• [What this task involves]: Pictures aside, write out the data exactly as it reads.

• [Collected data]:
########################################

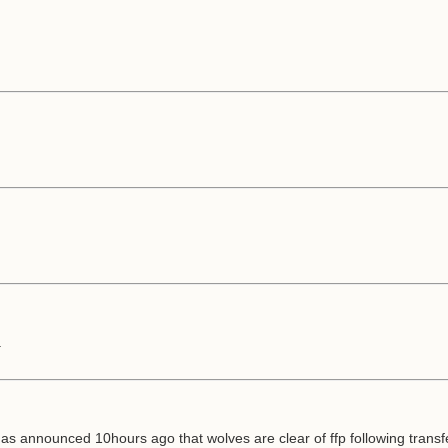
.
has announced 10hours ago that wolves are clear of ffp following transf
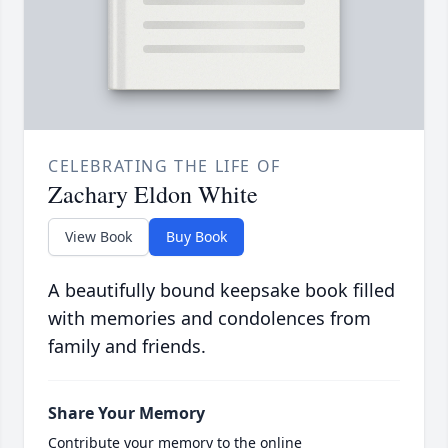
CELEBRATING THE LIFE OF
Zachary Eldon White
View Book
Buy Book
A beautifully bound keepsake book filled
with memories and condolences from
family and friends.
Share Your Memory
Contribute your memory to the online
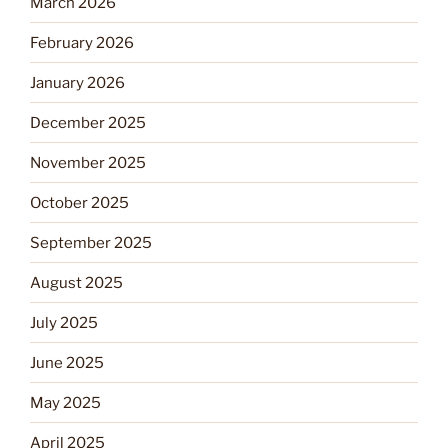
March 2026
February 2026
January 2026
December 2025
November 2025
October 2025
September 2025
August 2025
July 2025
June 2025
May 2025
April 2025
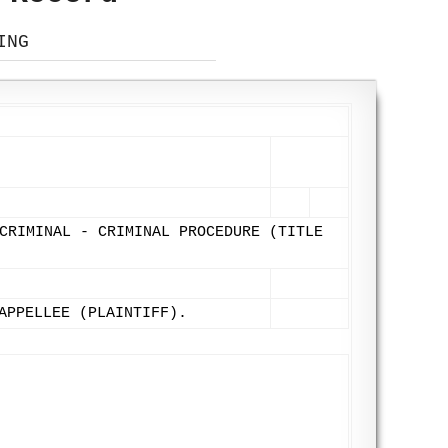
ING
CRIMINAL - CRIMINAL PROCEDURE (TITLE
APPELLEE (PLAINTIFF).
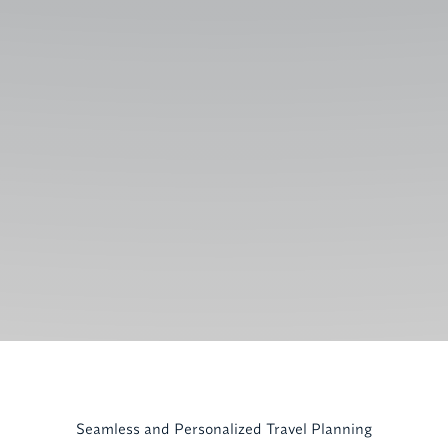
Seamless and Personalized Travel Planning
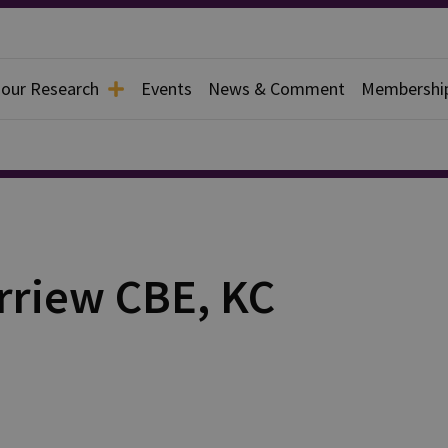
 our Research
Events
News & Comment
Membershi
erriew CBE, KC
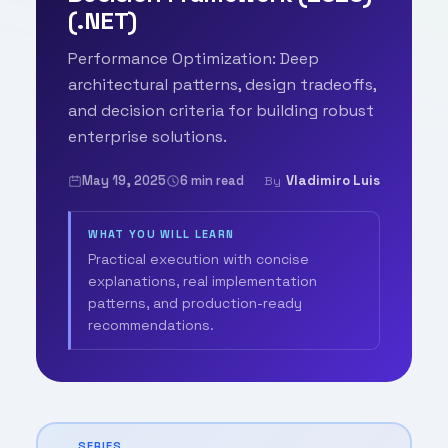
(.NET)
Performance Optimization: Deep
architectural patterns, design tradeoffs,
and decision criteria for building robust
enterprise solutions.
May 19, 2025
6 min read
Vladimiro Luis
By
WHAT YOU WILL LEARN
Practical execution with concise
explanations, real implementation
patterns, and production-ready
recommendations.
SERIES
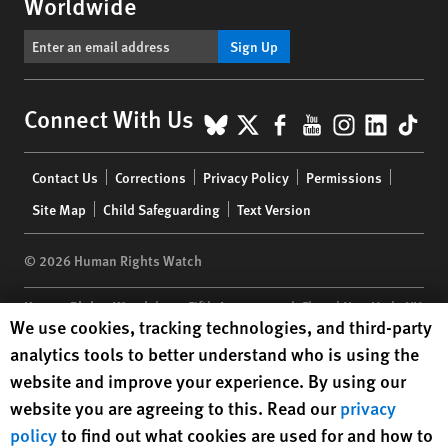
Worldwide
Sign Up
BlueSky
X
Facebook
YouTube
Instagr
Linke
Tik
Connect With Us
Footer
Contact Us
Corrections
Privacy Policy
Permissions
menu
Site Map
Child Safeguarding
Text Version
© 2026 Human Rights Watch
Human Rights Watch
| 350 Fifth Avenue, 34th Floor | New York,
NY
Human Rights Watch cookie preferences
We use cookies, tracking technologies, and third-party
10118-3299
USA
|
t
1.212.290.4700
analytics tools to better understand who is using the
Human Rights Watch
is a 501(C)(3) nonprofit registered in the US
website and improve your experience. By using our
under EIN: 13-2875808
website you are agreeing to this. Read our
privacy
policy
to find out what cookies are used for and how to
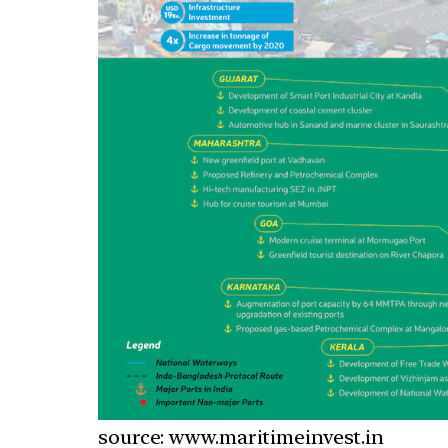
source: www.maritimeinvest.in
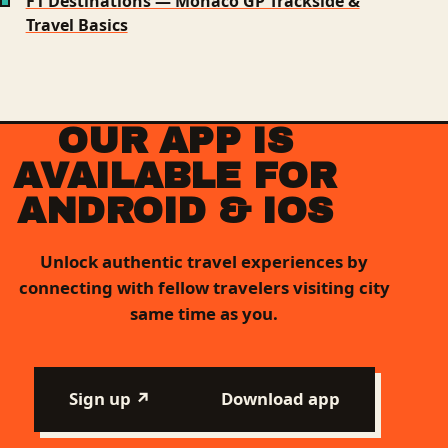
F1 Destinations — Monaco GP Trackside &
Travel Basics
OUR APP IS
AVAILABLE FOR
ANDROID & IOS
Unlock authentic travel experiences by
connecting with fellow travelers visiting city
same time as you.
Sign up ↗
Download app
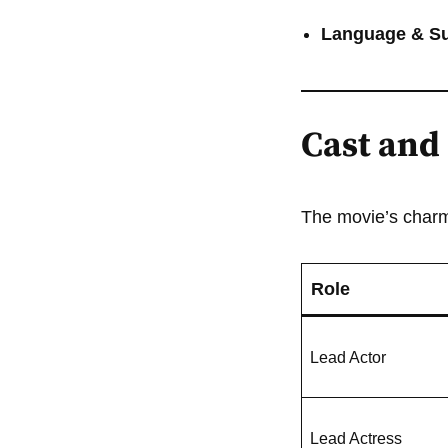
Language & Sub
Cast and 
The movie’s charm 
Role
Lead Actor
Lead Actress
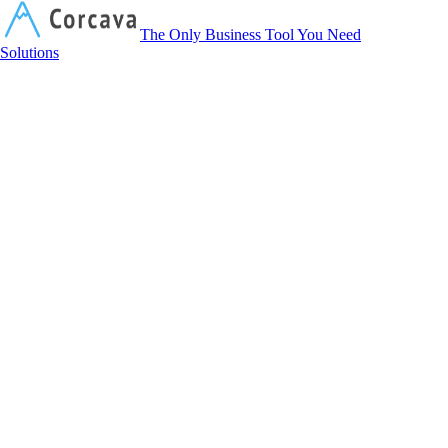
Corcava
The Only Business Tool You Need
Solutions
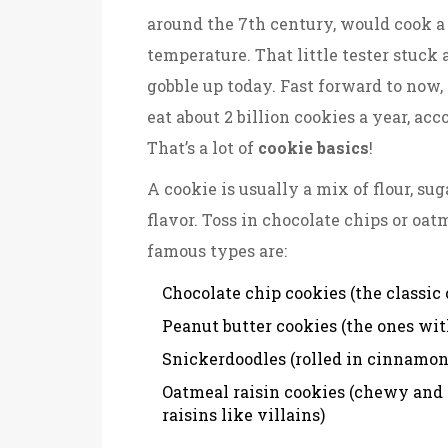
around the 7th century, would cook a 
temperature. That little tester stuc
gobble up today. Fast forward to now
eat about 2 billion cookies a year, ac
That’s a lot of
cookie basics
!
A cookie is usually a mix of flour, sug
flavor. Toss in chocolate chips or oa
famous types are:
Chocolate chip cookies (the classic
Peanut butter cookies (the ones wit
Snickerdoodles (rolled in cinnamon 
Oatmeal raisin cookies (chewy and 
raisins like villains)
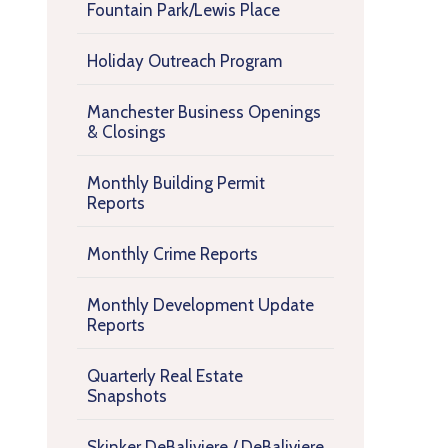
Fountain Park/Lewis Place
Holiday Outreach Program
Manchester Business Openings
& Closings
Monthly Building Permit
Reports
Monthly Crime Reports
Monthly Development Update
Reports
Quarterly Real Estate
Snapshots
Skinker DeBaliviere / DeBaliviere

########################################

• [Response]:
.
has announced 10hours ago that wolves are clear of ffp following transf
CELEBRATING THE LIFE OF
Zachary Eldon White
View Book
Buy Book
A beautifully bound keepsake book filled
with memories and condolences from
family and friends.
Share Your Memory
Contribute your memory to the online
March 2026
February 2026
January 2026
December 2025
November 2025
October 2025
September 2025
August 2025
July 2025
June 2025
May 2025
April 2025
ING
CRIMINAL - CRIMINAL PROCEDURE (TITLE
APPELLEE (PLAINTIFF).
Seamless and Personalized Travel Planning
 our Research
Events
News & Comment
Membershi
erriew CBE, KC
(.NET)
Performance Optimization: Deep
architectural patterns, design tradeoffs,
and decision criteria for building robust
enterprise solutions.
May 19, 2025
6 min read
Vladimiro Luis
By
WHAT YOU WILL LEARN
Practical execution with concise
explanations, real implementation
patterns, and production-ready
recommendations.
SERIES
Worldwide
Sign Up
BlueSky
X
Facebook
YouTube
Instagr
Linke
Tik
Connect With Us
Footer
Contact Us
Corrections
Privacy Policy
Permissions
menu
Site Map
Child Safeguarding
Text Version
© 2026 Human Rights Watch
Human Rights Watch
| 350 Fifth Avenue, 34th Floor | New York,
NY
Human Rights Watch cookie preferences
We use cookies, tracking technologies, and third-party
10118-3299
USA
|
t
1.212.290.4700
analytics tools to better understand who is using the
Human Rights Watch
is a 501(C)(3) nonprofit registered in the US
website and improve your experience. By using our
under EIN: 13-2875808
website you are agreeing to this. Read our
privacy
policy
to find out what cookies are used for and how to
source: www.maritimeinvest.in
F1 Destinations — Monaco GP Trackside &
Travel Basics
OUR APP IS
AVAILABLE FOR
ANDROID & IOS
Unlock authentic travel experiences by
connecting with fellow travelers visiting city
same time as you.
Sign up ↗
Download app
Language & Sub
Cast and 
The movie’s charm 
Role
Lead Actor
Lead Actress
Corcava
The Only Business Tool You Need
Solutions
around the 7th century, would cook a 
temperature. That little tester stuc
gobble up today. Fast forward to now
eat about 2 billion cookies a year, ac
That’s a lot of
cookie basics
!
A cookie is usually a mix of flour, sug
flavor. Toss in chocolate chips or oa
famous types are:
Chocolate chip cookies (the classic
Peanut butter cookies (the ones wit
Snickerdoodles (rolled in cinnamon 
Oatmeal raisin cookies (chewy and 
raisins like villains)
Fountain Park/Lewis Place
Holiday Outreach Program
Manchester Business Openings
& Closings
Monthly Building Permit
Reports
Monthly Crime Reports
Monthly Development Update
Reports
Quarterly Real Estate
Snapshots
Skinker DeBaliviere / DeBaliviere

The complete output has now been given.